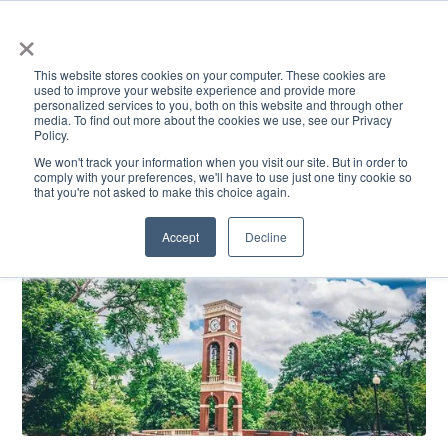
×
This website stores cookies on your computer. These cookies are
used to improve your website experience and provide more
personalized services to you, both on this website and through other
media. To find out more about the cookies we use, see our Privacy
Policy.
ACADEMICS & LEARNING
ARTS & CULTURE
RESEARCH & INNOVATION
SE
We won't track your information when you visit our site. But in order to
comply with your preferences, we'll have to use just one tiny cookie so
that you're not asked to make this choice again.
Accept
Decline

**Task goal:** Repeat the records exactly, without the pictures.

**Your response:**
×
This website stores cookies on your computer. These cookies are
used to improve your website experience and provide more
personalized services to you, both on this website and through other
media. To find out more about the cookies we use, see our Privacy
Policy.
ACADEMICS & LEARNING
ARTS & CULTURE
RESEARCH & INNOVATION
SE
We won't track your information when you visit our site. But in order to
comply with your preferences, we'll have to use just one tiny cookie so
that you're not asked to make this choice again.
Accept
Decline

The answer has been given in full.